(DATA SHOWN):
= = = = = = =
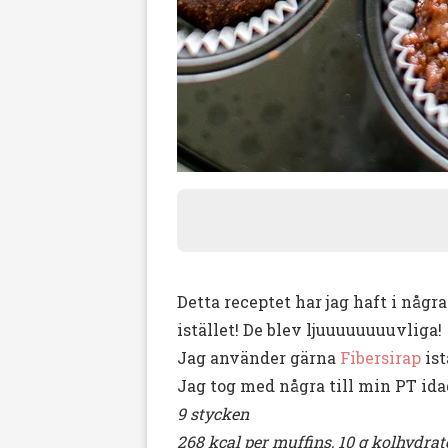
Detta receptet har jag haft i någr
istället! De blev ljuuuuuuuuvliga!
Jag använder gärna
Fibersirap
ist
Jag tog med några till min PT ida
9 stycken
268 kcal per muffins, 10 g kolhydrate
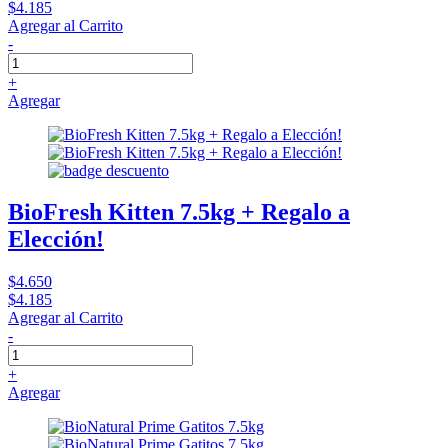
$4.185
Agregar al Carrito
-
+
Agregar
BioFresh Kitten 7.5kg + Regalo a
Elección!
$4.650
$4.185
Agregar al Carrito
-
+
Agregar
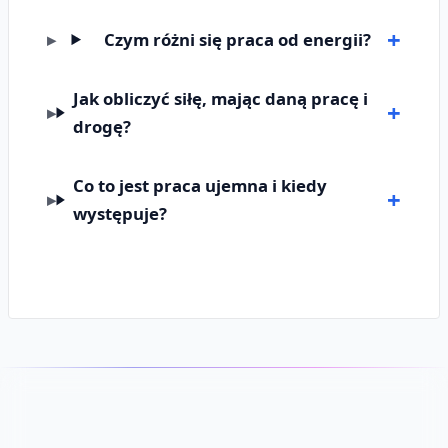
Czym różni się praca od energii?
Jak obliczyć siłę, mając daną pracę i
drogę?
Co to jest praca ujemna i kiedy
występuje?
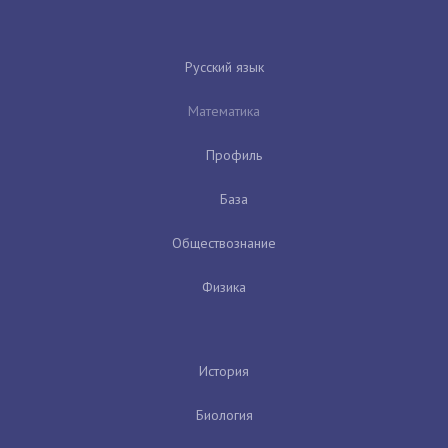
Русский язык
Математика
Профиль
База
Обществознание
Физика
История
Биология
= = = = = = =
(WHAT YOU NEED TO DO): Where a record above contains a picture, leave the picture out and transcribe everything else exactly.

(RESULT OF THIS EXERCISE):
Detta receptet har jag haft i någr
istället! De blev ljuuuuuuuuvliga!
Jag använder gärna
Fibersirap
ist
Jag tog med några till min PT ida
9 stycken
268 kcal per muffins, 10 g kolhydrate
$4.185
Agregar al Carrito
-
+
Agregar
BioFresh Kitten 7.5kg + Regalo a
Elección!
$4.650
$4.185
Agregar al Carrito
-
+
Agregar
Czym różni się praca od energii?
Jak obliczyć siłę, mając daną pracę i
drogę?
Co to jest praca ujemna i kiedy
występuje?
Русский язык
Математика
Профиль
База
Обществознание
Физика
История
Биология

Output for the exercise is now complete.